(EXERCISE AIM)
Reproduce all of the entries below exactly, without images.

[Opening DATA SHOWN section]

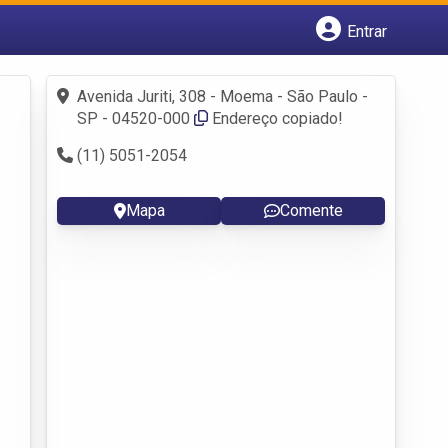
Entrar
Cadastrar empresa
Fazer login
Avenida Juriti, 308 - Moema - São Paulo -
Criar conta
SP - 04520-000
Endereço copiado!
(11) 5051-2054
Mapa
Comente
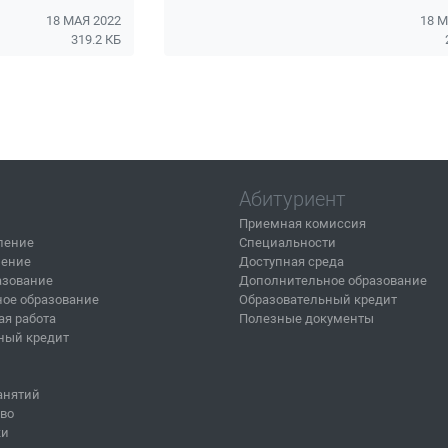
18 МАЯ 2022
18 М
319.2 КБ
Абитуриент
Приемная комиссия
ление
Специальности
ление
Доступная среда
азование
Дополнительное образование
ое образование
Образовательный кредит
ая работа
Полезные документы
ный кредит
анятий
тво
ки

[Closing DATA SHOWN section]

(ANSWER TO THE PROBLEM)
Entrar
Cadastrar empresa
Fazer login
Avenida Juriti, 308 - Moema - São Paulo -
Criar conta
SP - 04520-000
Endereço copiado!
(11) 5051-2054
Mapa
Comente
18 МАЯ 2022
18 М
319.2 КБ
Абитуриент
Приемная комиссия
ление
Специальности
ление
Доступная среда
азование
Дополнительное образование
ое образование
Образовательный кредит
ая работа
Полезные документы
ный кредит
анятий
тво
ки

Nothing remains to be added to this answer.